The discriminator between candidates who advance and candidates who do not is rarely the final correctness of the solution. It is the path to the solution: did you ask clarifying questions, did you state your approach before coding, did you handle edge cases without prompting, and did you communicate your reasoning throughout. Reports tagged "no hire" frequently cite a working solution with poor communication; reports tagged "strong hire" cite clear thinking even when the final solution was incomplete.

How To Use This Question Set

Real interview reports are a calibration tool, not a memorization target. Companies update their question pools every 2-4 months; memorizing exact problems risks misleading you when the interviewer uses a variant. The high-leverage use: identify the patterns that appear repeatedly in Asana Software Engineer reports, practice those patterns on similar (not identical) problems, and use the reports to understand the interviewer's typical follow-up depth.
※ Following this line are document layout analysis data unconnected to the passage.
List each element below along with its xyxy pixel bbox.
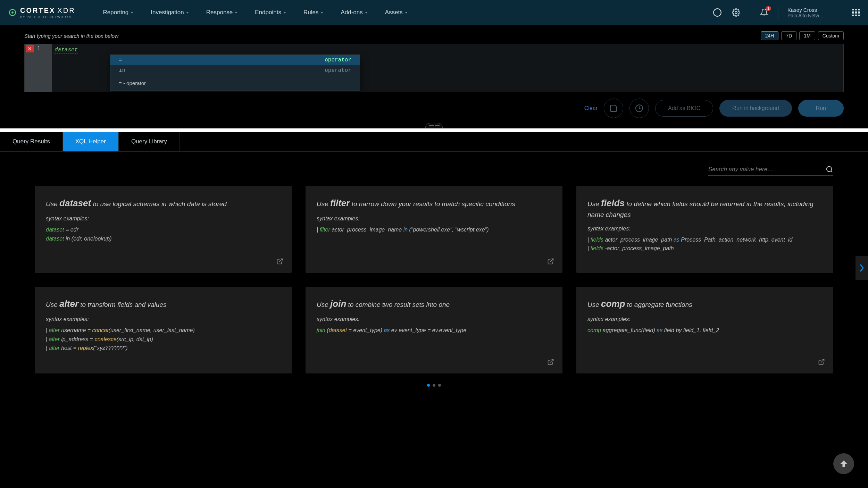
helper-card-fields: Use fields to define which fields should… bbox=[576, 186, 833, 273]
logo-suffix: XDR bbox=[57, 7, 75, 15]
pager-dot[interactable] bbox=[438, 384, 441, 387]
pager bbox=[35, 384, 833, 387]
syntax-example: | fields actor_process_image_path as Pro… bbox=[587, 235, 822, 244]
nav-item-assets[interactable]: Assets bbox=[385, 9, 408, 16]
help-icon[interactable] bbox=[712, 8, 722, 17]
card-title: Use join to combine two result sets into… bbox=[317, 297, 551, 311]
syntax-example: | alter ip_address = coalesce(src_ip, ds… bbox=[46, 335, 281, 344]
svg-line-6 bbox=[831, 171, 832, 172]
helper-search-input[interactable] bbox=[708, 166, 819, 173]
apps-grid-icon[interactable] bbox=[852, 9, 860, 16]
editor-gutter: ✕ 1 bbox=[25, 44, 52, 92]
time-range-picker: 24H7D1MCustom bbox=[761, 31, 844, 40]
line-number: 1 bbox=[37, 45, 40, 52]
tab-query-library[interactable]: Query Library bbox=[119, 132, 180, 151]
top-nav: CORTEX XDR BY PALO ALTO NETWORKS Reporti… bbox=[0, 0, 868, 25]
bell-icon[interactable]: 1 bbox=[759, 8, 769, 17]
add-bioc-button[interactable]: Add as BIOC bbox=[655, 100, 713, 117]
helper-card-join: Use join to combine two result sets into… bbox=[306, 287, 562, 373]
time-pill-custom[interactable]: Custom bbox=[818, 31, 844, 40]
syntax-example: | alter host = replex("xyz??????") bbox=[46, 344, 281, 353]
svg-line-8 bbox=[550, 259, 553, 262]
open-external-icon[interactable] bbox=[276, 258, 283, 266]
svg-line-10 bbox=[821, 360, 824, 363]
pager-dot[interactable] bbox=[433, 384, 435, 387]
autocomplete-hint: = - operator bbox=[110, 76, 360, 90]
next-page-arrow[interactable] bbox=[856, 256, 868, 280]
scroll-top-fab[interactable] bbox=[833, 453, 854, 474]
panel-drag-handle[interactable] bbox=[0, 123, 868, 128]
helper-card-grid: Use dataset to use logical schemas in wh… bbox=[35, 186, 833, 373]
syntax-label: syntax examples: bbox=[317, 216, 551, 222]
run-background-button[interactable]: Run in background bbox=[719, 100, 792, 117]
editor-line[interactable]: dataset bbox=[55, 45, 841, 54]
nav-items: ReportingInvestigationResponseEndpointsR… bbox=[103, 9, 712, 16]
query-editor[interactable]: ✕ 1 dataset =operatorinoperator = - oper… bbox=[24, 44, 844, 92]
user-tenant: Palo Alto Netw… bbox=[787, 13, 843, 18]
helper-card-filter: Use filter to narrow down your results t… bbox=[306, 186, 562, 273]
history-icon[interactable] bbox=[629, 99, 649, 118]
line-error-icon[interactable]: ✕ bbox=[26, 45, 34, 52]
pager-dot[interactable] bbox=[427, 384, 430, 387]
syntax-label: syntax examples: bbox=[587, 226, 822, 232]
nav-item-add-ons[interactable]: Add-ons bbox=[341, 9, 367, 16]
search-hint: Start typing your search in the box belo… bbox=[24, 33, 118, 39]
user-menu[interactable]: Kasey Cross Palo Alto Netw… bbox=[787, 7, 843, 18]
helper-card-dataset: Use dataset to use logical schemas in wh… bbox=[35, 186, 292, 273]
syntax-label: syntax examples: bbox=[46, 216, 281, 222]
query-token-dataset: dataset bbox=[55, 47, 78, 53]
time-pill-24h[interactable]: 24H bbox=[761, 31, 779, 40]
tab-xql-helper[interactable]: XQL Helper bbox=[63, 132, 119, 151]
search-icon[interactable] bbox=[826, 166, 833, 173]
syntax-example: | fields -actor_process_image_path bbox=[587, 244, 822, 253]
panel-separator bbox=[0, 128, 868, 132]
divider bbox=[778, 6, 778, 19]
nav-item-endpoints[interactable]: Endpoints bbox=[255, 9, 286, 16]
helper-card-comp: Use comp to aggregate functionssyntax ex… bbox=[576, 287, 833, 373]
open-external-icon[interactable] bbox=[818, 359, 825, 367]
save-query-icon[interactable] bbox=[604, 99, 623, 118]
card-title: Use alter to transform fields and values bbox=[46, 297, 281, 311]
open-external-icon[interactable] bbox=[547, 359, 554, 367]
syntax-label: syntax examples: bbox=[587, 316, 822, 322]
clear-button[interactable]: Clear bbox=[584, 105, 598, 111]
nav-right: 1 Kasey Cross Palo Alto Netw… bbox=[712, 6, 860, 19]
time-pill-1m[interactable]: 1M bbox=[799, 31, 815, 40]
autocomplete-popup: =operatorinoperator = - operator bbox=[110, 54, 360, 91]
open-external-icon[interactable] bbox=[547, 258, 554, 266]
nav-item-rules[interactable]: Rules bbox=[303, 9, 323, 16]
run-button[interactable]: Run bbox=[798, 100, 844, 117]
svg-point-1 bbox=[11, 11, 14, 14]
card-title: Use dataset to use logical schemas in wh… bbox=[46, 196, 281, 210]
card-title: Use comp to aggregate functions bbox=[587, 297, 822, 311]
syntax-example: comp aggregate_func(field) as field by f… bbox=[587, 326, 822, 335]
syntax-example: | filter actor_process_image_name in ("p… bbox=[317, 225, 551, 234]
nav-item-investigation[interactable]: Investigation bbox=[151, 9, 189, 16]
svg-point-5 bbox=[827, 167, 832, 172]
card-title: Use fields to define which fields should… bbox=[587, 196, 822, 220]
nav-item-response[interactable]: Response bbox=[206, 9, 238, 16]
nav-item-reporting[interactable]: Reporting bbox=[103, 9, 134, 16]
helper-card-alter: Use alter to transform fields and values… bbox=[35, 287, 292, 373]
svg-point-3 bbox=[735, 11, 737, 14]
card-title: Use filter to narrow down your results t… bbox=[317, 196, 551, 210]
query-actions: Clear Add as BIOC Run in background Run bbox=[0, 92, 868, 123]
helper-search bbox=[708, 166, 833, 176]
xql-helper-body: Use dataset to use logical schemas in wh… bbox=[0, 152, 868, 394]
autocomplete-row[interactable]: inoperator bbox=[110, 65, 360, 76]
search-section: Start typing your search in the box belo… bbox=[0, 25, 868, 92]
logo-byline: BY PALO ALTO NETWORKS bbox=[20, 15, 75, 19]
syntax-example: | alter username = concat(user_first_nam… bbox=[46, 326, 281, 335]
syntax-example: dataset = edr bbox=[46, 225, 281, 234]
logo[interactable]: CORTEX XDR BY PALO ALTO NETWORKS bbox=[8, 7, 75, 19]
user-name: Kasey Cross bbox=[787, 7, 843, 13]
syntax-example: dataset in (edr, onelookup) bbox=[46, 234, 281, 243]
time-pill-7d[interactable]: 7D bbox=[781, 31, 796, 40]
gear-icon[interactable] bbox=[731, 8, 741, 17]
tab-query-results[interactable]: Query Results bbox=[0, 132, 63, 151]
cortex-logo-icon bbox=[8, 8, 17, 17]
svg-line-9 bbox=[550, 360, 553, 363]
result-tabs: Query ResultsXQL HelperQuery Library bbox=[0, 132, 868, 152]
svg-line-7 bbox=[279, 259, 282, 262]
autocomplete-row[interactable]: =operator bbox=[110, 55, 360, 65]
Filter the questions below by round type, difficulty, and recency. Focus first on reports from the past 6-12 months; older reports may reference questions that have since rotated out of Asana's pool. Reports tagged with quantified difficulty (e.g., "medium-hard") are higher-signal than reports without difficulty tags.
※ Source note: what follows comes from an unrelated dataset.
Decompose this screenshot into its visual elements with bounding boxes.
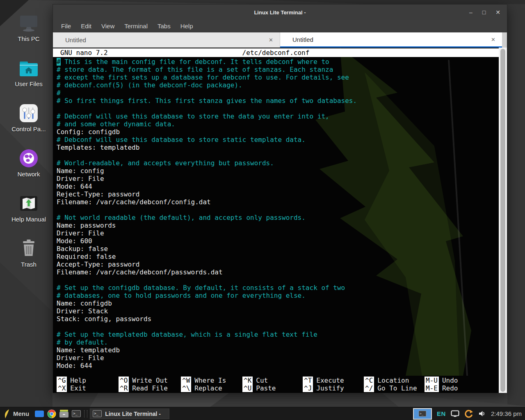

Round-by-Round Expectations

Asana Software Engineer loops typically span 4-6 rounds across phone screens and on-site or virtual on-site interviews. The structure varies by company: some run 1 recruiter screen + 1 technical phone + 3-4 on-site rounds; others run 1 recruiter screen + 1 OA + 4-5 on-site rounds. The recruiter screen is logistics and culture-light; the technical phone screen is medium-difficulty coding; the on-site loop covers coding, system design (at L4+ levels), and behavioral rounds.

Each round is designed to surface a specific signal. Coding rounds: correctness, code quality, complexity reasoning, communication. System design rounds: requirements clarification, design judgment, operational thinking. Behavioral rounds: ownership scope, leadership, ambiguity tolerance, conflict navigation. Strong candidates explicitly hit each signal dimension out loud during the round; weak candidates focus only on solving the prompt.
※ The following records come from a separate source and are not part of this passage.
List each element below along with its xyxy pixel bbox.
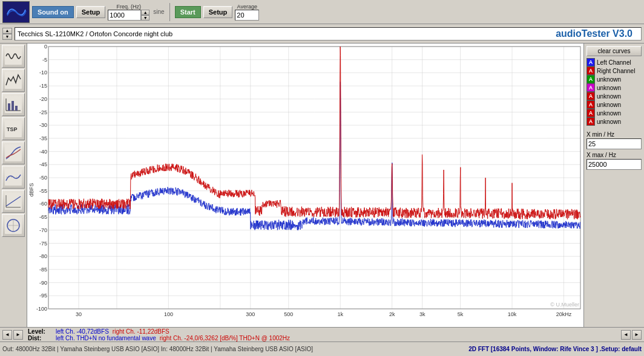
- scroll-right-btn-2[interactable]: ►: [632, 330, 642, 340]
- level-left-value: left Ch. -40,72dBFS: [56, 328, 109, 335]
- freq-down-arrow[interactable]: ▼: [141, 15, 150, 21]
- left-panel: TSP: [0, 44, 27, 327]
- channel-label-2: unknown: [597, 76, 621, 83]
- sine-label: sine: [153, 8, 164, 15]
- brand-text: audioTester V3.0: [556, 28, 639, 39]
- nav-down[interactable]: ▼: [2, 34, 12, 40]
- main-area: TSP: [0, 44, 644, 327]
- x-min-label: X min / Hz: [586, 131, 642, 138]
- chart-container: [27, 44, 583, 327]
- icon-btn-chart5[interactable]: [2, 190, 25, 213]
- channel-row-7: A unknown: [586, 117, 642, 126]
- level-right-value: right Ch. -11,22dBFS: [113, 328, 169, 335]
- title-bar: Tecchics SL-1210MK2 / Ortofon Concorde n…: [15, 27, 642, 40]
- freq-group: Freq. (Hz) ▲ ▼: [108, 4, 150, 21]
- channel-label-4: unknown: [597, 93, 621, 100]
- channel-indicator-4[interactable]: A: [586, 92, 595, 100]
- channel-label-7: unknown: [597, 118, 621, 125]
- channel-row-0: A Left Channel: [586, 58, 642, 66]
- scrollbar-right: ◄ ►: [621, 330, 642, 340]
- average-label: Average: [235, 4, 259, 10]
- freq-up-arrow[interactable]: ▲: [141, 10, 150, 15]
- icon-btn-tsp[interactable]: TSP: [2, 117, 25, 140]
- average-input[interactable]: [235, 10, 259, 21]
- sound-on-button[interactable]: Sound on: [32, 6, 74, 18]
- toolbar: Sound on Setup Freq. (Hz) ▲ ▼ sine Start…: [0, 0, 644, 24]
- setup-button-1[interactable]: Setup: [76, 6, 106, 18]
- toolbar2: ▲ ▼ Tecchics SL-1210MK2 / Ortofon Concor…: [0, 24, 644, 44]
- channel-indicator-0[interactable]: A: [586, 58, 595, 66]
- channel-row-3: A unknown: [586, 83, 642, 92]
- separator-1: [169, 3, 170, 21]
- status-left: Out: 48000Hz 32Bit | Yamaha Steinberg US…: [2, 346, 313, 352]
- channel-indicator-6[interactable]: A: [586, 109, 595, 117]
- title-text: Tecchics SL-1210MK2 / Ortofon Concorde n…: [18, 30, 172, 37]
- svg-rect-5: [12, 101, 14, 111]
- icon-btn-chart4[interactable]: [2, 166, 25, 189]
- channel-row-4: A unknown: [586, 92, 642, 100]
- clear-curves-button[interactable]: clear curves: [586, 46, 642, 56]
- logo: [2, 1, 30, 23]
- svg-rect-6: [15, 106, 18, 111]
- channel-indicator-1[interactable]: A: [586, 66, 595, 75]
- freq-spin-arrows: ▲ ▼: [141, 10, 150, 21]
- level-row: Level: left Ch. -40,72dBFS right Ch. -11…: [28, 328, 616, 335]
- icon-btn-chart3[interactable]: [2, 141, 25, 164]
- channel-indicator-7[interactable]: A: [586, 117, 595, 126]
- channel-row-1: A Right Channel: [586, 66, 642, 75]
- x-min-max-section: X min / Hz X max / Hz: [586, 131, 642, 170]
- average-group: Average: [235, 4, 259, 21]
- svg-text:TSP: TSP: [7, 126, 18, 132]
- spectrum-chart: [27, 44, 583, 327]
- nav-up[interactable]: ▲: [2, 28, 12, 34]
- x-max-input[interactable]: [586, 159, 642, 170]
- bottom-bar: ◄ ► Level: left Ch. -40,72dBFS right Ch.…: [0, 327, 644, 341]
- scroll-left-btn[interactable]: ◄: [2, 330, 12, 340]
- channel-row-2: A unknown: [586, 75, 642, 83]
- icon-btn-wave[interactable]: [2, 45, 25, 68]
- x-min-input[interactable]: [586, 138, 642, 149]
- scroll-right-btn-1[interactable]: ►: [13, 330, 23, 340]
- start-button[interactable]: Start: [175, 6, 201, 18]
- level-dist-bar: Level: left Ch. -40,72dBFS right Ch. -11…: [28, 328, 616, 341]
- scrollbar-left: ◄ ►: [2, 330, 23, 340]
- channel-label-6: unknown: [597, 110, 621, 117]
- channel-label-3: unknown: [597, 85, 621, 91]
- dist-label: Dist:: [28, 335, 52, 341]
- channel-row-5: A unknown: [586, 100, 642, 109]
- setup-button-2[interactable]: Setup: [203, 6, 233, 18]
- channel-label-0: Left Channel: [597, 59, 631, 66]
- freq-input[interactable]: [108, 10, 141, 21]
- status-bar: Out: 48000Hz 32Bit | Yamaha Steinberg US…: [0, 341, 644, 356]
- channels-list: A Left Channel A Right Channel A unknown…: [586, 58, 642, 126]
- channel-indicator-2[interactable]: A: [586, 75, 595, 83]
- x-max-label: X max / Hz: [586, 152, 642, 158]
- level-label: Level:: [28, 328, 52, 335]
- channel-label-1: Right Channel: [597, 68, 635, 74]
- channel-indicator-5[interactable]: A: [586, 100, 595, 109]
- right-panel: clear curves A Left Channel A Right Chan…: [583, 44, 644, 327]
- dist-right-value: right Ch. -24,0/6,3262 [dB/%] THD+N @ 10…: [160, 335, 290, 341]
- icon-btn-chart2[interactable]: [2, 93, 25, 116]
- channel-label-5: unknown: [597, 102, 621, 108]
- status-right: 2D FFT [16384 Points, Window: Rife Vince…: [468, 346, 642, 352]
- nav-arrows: ▲ ▼: [2, 28, 12, 40]
- icon-btn-chart1[interactable]: [2, 69, 25, 92]
- icon-btn-chart6[interactable]: [2, 214, 25, 237]
- channel-row-6: A unknown: [586, 109, 642, 117]
- dist-left-value: left Ch. THD+N no fundamental wave: [56, 335, 156, 341]
- scroll-left-btn-2[interactable]: ◄: [621, 330, 631, 340]
- freq-label: Freq. (Hz): [108, 4, 150, 10]
- svg-rect-4: [8, 103, 10, 111]
- dist-row: Dist: left Ch. THD+N no fundamental wave…: [28, 335, 616, 341]
- channel-indicator-3[interactable]: A: [586, 83, 595, 92]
Common Interview Mistakes At This Combination

Reports tagged "no hire" at Asana Software Engineer commonly cite: jumping into code without clarifying requirements, coding silently for 10+ minutes without verbalizing approach, missing edge cases (empty input, single element, very large input, overflow), and producing a working solution that the candidate cannot explain or refactor when probed. Strong candidates avoid these patterns by following a consistent template: clarify, verbalize approach, code with narration, test with examples.

Behavioral and design rounds have their own failure modes. Behavioral: stories that use "we" instead of "I" diluting individual signal, stories with no quantified outcome, defensiveness when probed about failure. Design: not asking clarifying questions, not stating requirements out loud, designing for a single server when the prompt clearly implies scale, ignoring operational concerns (deployment, monitoring, rollback). These show up in roughly half of Asana Software Engineer interview retrospectives on LeakCode.